In der Hauptpom habe ich allerdings schon seit Jahr und Tag das distributionManagement-Tag richtig definiert.

Ich habe ein Hauptprojekt (nennen wir es major). In dessen pom ist das distributionManagement-Tag richtig definiert. Dann habe ich ein Unterprojekt (nennen wir es part1) und ein zweites Unterprojekt (nennen wir es test). Im Projekt test befinden sich alle Testklassen, die Klassen im part1 testen. Alles soweit richtig konfiguriert. Wie man sieht, laufen die Tests auch alle erfolgreich und komplett ohne Fehler durch.

Führe ich bei mir lokal mvn clean test aus, bekomme ich obigen Fehler nicht.

Weiss jemand, woran es liegen könnte, dass ich diesen Fehler beim Nightly Build bekomme und wie man ihn beheben kann?

Vielen Dank im Voraus.

Viele Grüße
T.


----------



## maki (14. Okt 2009)

> Führe ich bei mir lokal mvn clean test aus, bekomme ich obigen Fehler nicht.


Wäre auch seltsam eine Fehlermeldung vom Deploy Plugin zu bekommen ohne das es aufgerufen wird, oder? 

Was passiert wenn du lokal einen Deploy ausführst?


----------



## tbar0711 (14. Okt 2009)

Wenn ich mvn deploy bei mir lokal ausführe bekomme ich den gleichen Fehler.

Grüße
T.


----------



## maki (14. Okt 2009)

Na also, dann ist offensichtlich deine distributionManagement Konfiguration falsch.

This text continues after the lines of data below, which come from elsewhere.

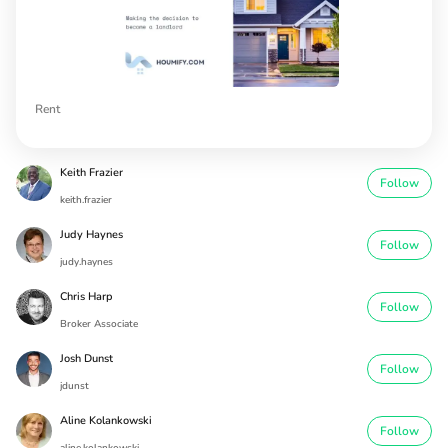
Rent
Keith Frazier
Follow
keith.frazier
Judy Haynes
Follow
judy.haynes
Chris Harp
Follow
Broker Associate
Josh Dunst
Follow
jdunst
Aline Kolankowski
Follow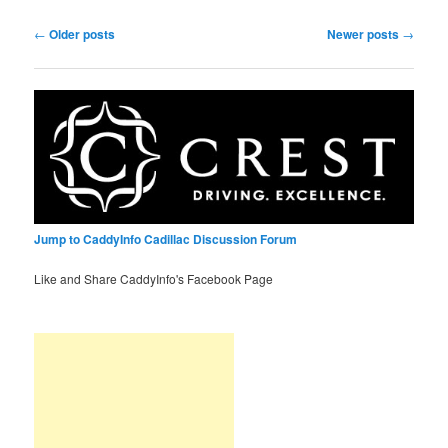
Post
←
Older posts
Newer posts
→
navigation
Jump to CaddyInfo Cadillac Discussion Forum
Like and Share CaddyInfo's Facebook Page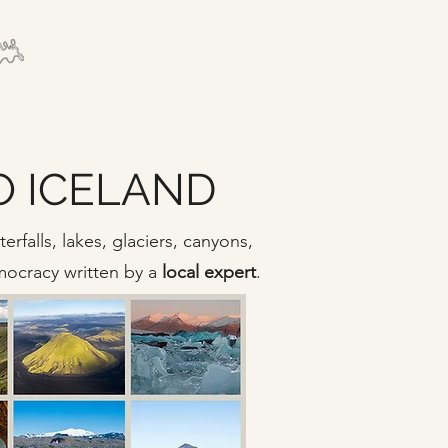
TO ICELAND
rfalls, lakes, glaciers, canyons,
emocracy written by a
local expert
.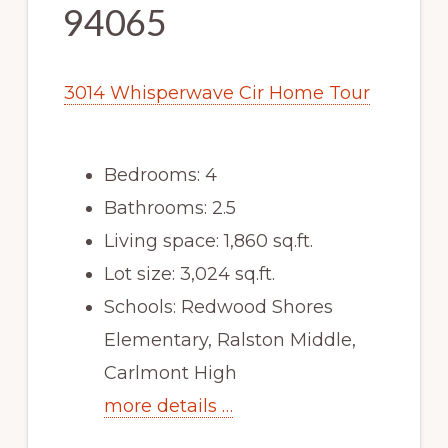
94065
3014 Whisperwave Cir Home Tour
Bedrooms: 4
Bathrooms: 2.5
Living space: 1,860 sq.ft.
Lot size: 3,024 sq.ft.
Schools: Redwood Shores
Elementary, Ralston Middle,
Carlmont High
more details …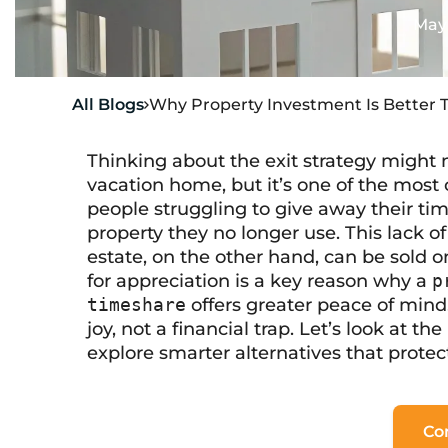
May 
All Blogs
Why Property Investment Is Better 

Thinking about the exit strategy might n
vacation home, but it’s one of the most cr
people struggling to give away their tim
property they no longer use. This lack of a
estate, on the other hand, can be sold o
for appreciation is a key reason why a
p
timeshare
offers greater peace of mind
joy, not a financial trap. Let’s look at t
explore smarter alternatives that prote
Co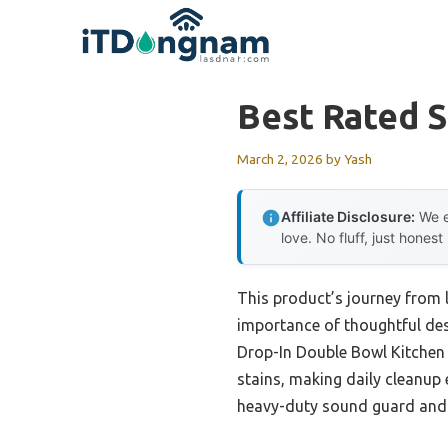
Skip
to
content
Best Rated S
March 2, 2026
by
Yash
Affiliate Disclosure:
We e
love. No fluff, just honest
This product’s journey from 
importance of thoughtful desi
Drop-In Double Bowl Kitchen 
stains, making daily cleanup e
heavy-duty sound guard and 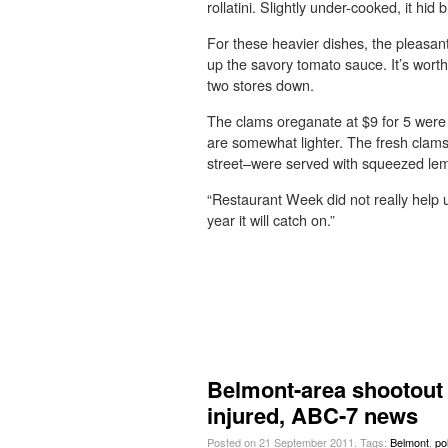
rollatini. Slightly under-cooked, it h
For these heavier dishes, the pleasant
up the savory tomato sauce. It’s worth
two stores down.
The clams oreganate at $9 for 5 wer
are somewhat lighter. The fresh clam
street–were served with squeezed le
“Restaurant Week did not really help us
year it will catch on.”
Belmont-area shootout 
injured, ABC-7 news
Posted on 21 September 2011.
Tags:
Belmont
,
po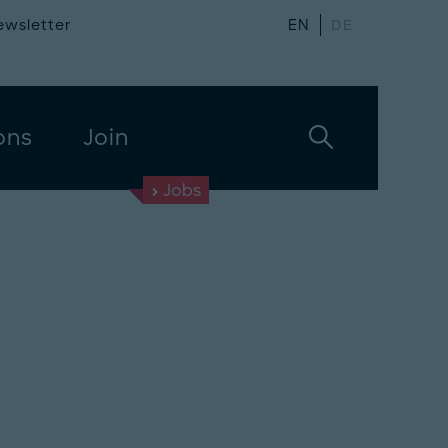
ewsletter
EN
DE
ons
Join
Jobs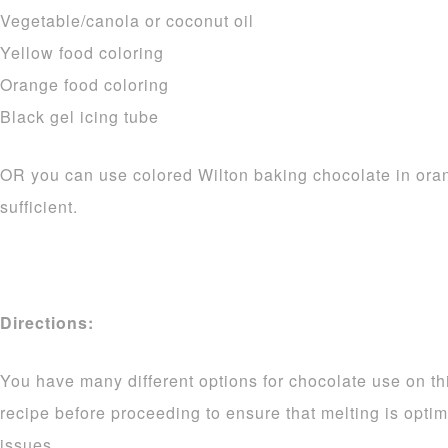
Vegetable/canola or coconut oil
Yellow food coloring
Orange food coloring
Black gel icing tube
OR you can use colored Wilton baking chocolate in ora
sufficient.
Directions:
You have many different options for chocolate use on thi
recipe before proceeding to ensure that melting is opti
issues.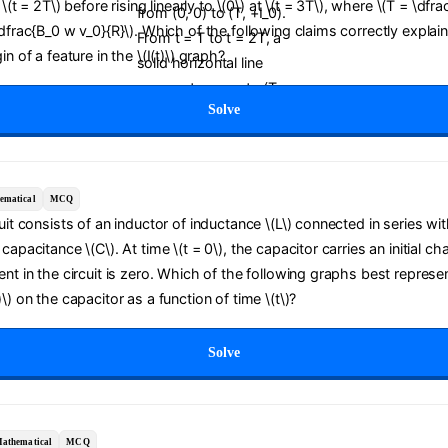
t \(t = 2T\) before rising linearly to \(0\) at \(t = 3T\), where \(T = \dfra
\dfrac{B_0 w v_0}{R}\). Which of the following claims correctly explai
in of a feature in the \(I(t)\) graph?
Solve
ematical
MCQ
cuit consists of an inductor of inductance \(L\) connected in series wit
capacitance \(C\). At time \(t = 0\), the capacitor carries an initial ch
ent in the circuit is zero. Which of the following graphs best represe
\) on the capacitor as a function of time \(t\)?
Solve
athematical
MCQ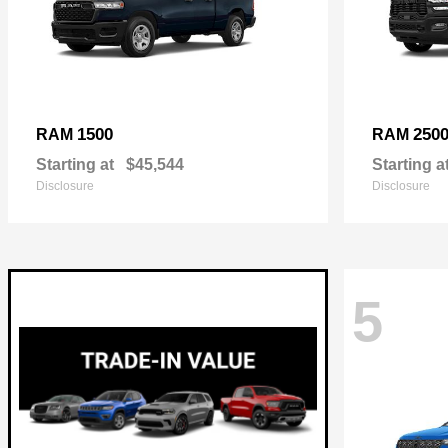
1500
250
RAM
RAM
Starting at
$45,544
Starting a
Disclosure
Disclosure
5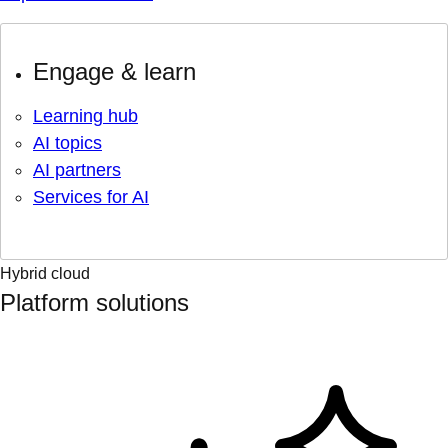
Engage & learn
Learning hub
AI topics
AI partners
Services for AI
Hybrid cloud
Platform solutions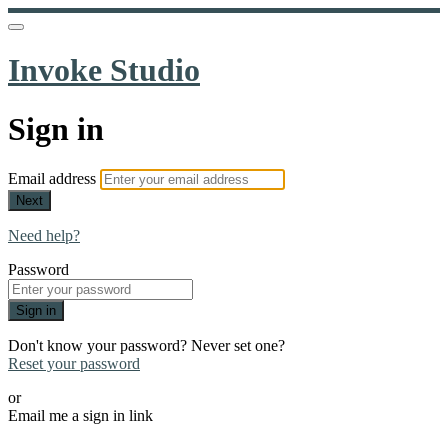
Invoke Studio
Sign in
Email address
Next
Need help?
Password
Sign in
Don't know your password? Never set one?
Reset your password
or
Email me a sign in link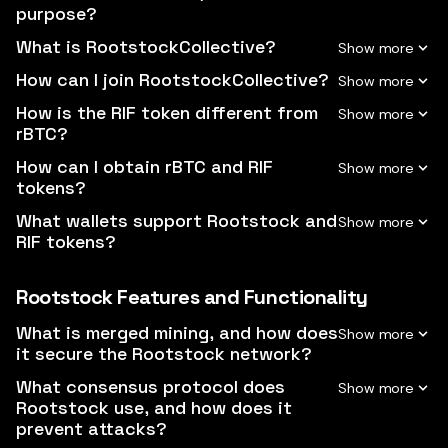
purpose?
What is RootstockCollective?
How can I join RootstockCollective?
How is the RIF token different from
rBTC?
How can I obtain rBTC and RIF
tokens?
What wallets support Rootstock and
RIF tokens?
Rootstock Features and Functionality
What is merged mining, and how does
it secure the Rootstock network?
What consensus protocol does
Rootstock use, and how does it
prevent attacks?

Die müsstest uns jetzt zeigen


----------



## tbar0711 (14. Okt 2009)

Ok, hier ist die distributionManagement Konfiguration aus meiner Hauptpom:

[XML]
	<distributionManagement>
		<repository>
			<id>central</id>
			<name>MY Release-Repository</name>
			<url>dav:http://meinServer:8000/artifactory/libs-releases
			</url>
		</repository>
		<snapshotRepository>
			<id>snapshots</id>
			<name>MY Snaphshot-Repository</name>
			<url>
				dav:http://meinServer:8000/artifactory/libs-snapshots
			</url>
		</snapshotRepository>
		<site>
			<id>my-repository-server</id>
			<name>MY Sites</name>
			<url>
				scp://meinServer/srv/www/htdocs/lg-app/maven/sites/major/${project.version}/
			</url>
		</site>
	</distributionManagement>
[/XML]

Und vielen Dank für die momentane schnelle Unterstützung. :toll:

Grüße
T.


----------



## tbar0711 (14. Okt 2009)

Ich vermute, ich habe die Lösung. Zumindest kommt bei mir lokal nun beim Aufruf von mvn deploy kein Fehler mehr.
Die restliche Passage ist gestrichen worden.